Im Jahr 2002 wurde Asahara, der seinen Lebensunterhalt in einer Berufsbildungsfirma in Tokio verdient und bisher mehr als 1.000 Haison besucht hat, von einem Bekannten aus der Spielebranche gefragt, ob er eine Gruppe von Produzenten auf einen Tagesausflug zur Recherche mitnehmen könne einige verlassene Dörfer. Sie suchten nach einem Setting für ein Survival-Horror-Spiel für Sonys PlayStation 2-Konsole, das im folgenden Jahr unter dem Titel Siren veröffentlicht wurde.

Er brachte sie nach Urayama und begann die Tour in Take, dessen letzter Bewohner vor Jahrzehnten wegzog. In der ehemaligen Gemeinde, die auf einem schmalen Flachlandgrundstück an der Seite eines Tals liegt, das zur Urayama-Schlucht hinabführt, stehen einige traditionelle Holzhäuser. Aufzeichnungen belegen, dass Forstwirtschaft und Seidenraupenzucht früher die Haupterwerbsgrundlage der Bewohner waren.

Neugierige Wanderer besuchen die Gegend jedoch immer noch, oft angelockt durch den Ruf des inspirierenden Films Siren, der Fortsetzungen und einen Film hervorbrachte und heute als Kultklassiker gilt. Im Gegensatz zu dem dunklen, okkulten Bild, das das Spiel heraufbeschwört, herrscht jedoch eine friedliche, sogar gelassene Atmosphäre, wenn man unter den jahrhundertealten Bäumen spaziert, die die moosbedeckten Wege säumen, die die verfallenen Häuser verbinden.

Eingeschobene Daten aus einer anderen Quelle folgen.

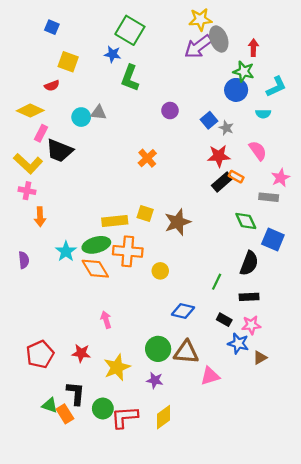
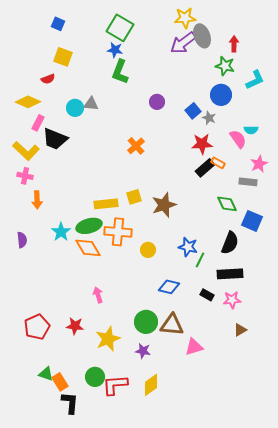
blue square: (52, 27) -> (58, 24), moved
blue star: (113, 54) -> (115, 50), moved
blue circle: (236, 90) -> (221, 95), moved
cyan semicircle: (263, 114) -> (251, 130), moved
yellow square: (145, 213) -> (134, 197), turned -35
black rectangle: (249, 297) -> (230, 274), size x1.4
blue star: (238, 343) -> (188, 247), moved
black L-shape: (76, 393) -> (70, 403), moved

Eine sanfte Brise bewegt die Luft in der ehemaligen Küche eines der zweistöckigen Holzhäuser. Auf der Arbeitsplatte liegen ein rostiger Reiskocher, eine Bratpfanne und ein fleckiges Schneidebrett. Draußen liegt im Unterholz ein altes, korrodiertes blaues Fahrrad.

Aber nicht alles bleibt dem Verfall überlassen. Unter einem provisorischen Dach, das von einem Fundament aus Betonblöcken getragen wird, steht eine Reihe von sechs kleinen steinernen Jizo-Statuen. Vor ihnen sind ordentlich aufklappbare Einzelportions-Sakebecher aufgestellt – ein Zeichen dafür, dass die Gemeindemitglieder dieses Kapitel der japanischen Vergangenheit immer noch besuchen.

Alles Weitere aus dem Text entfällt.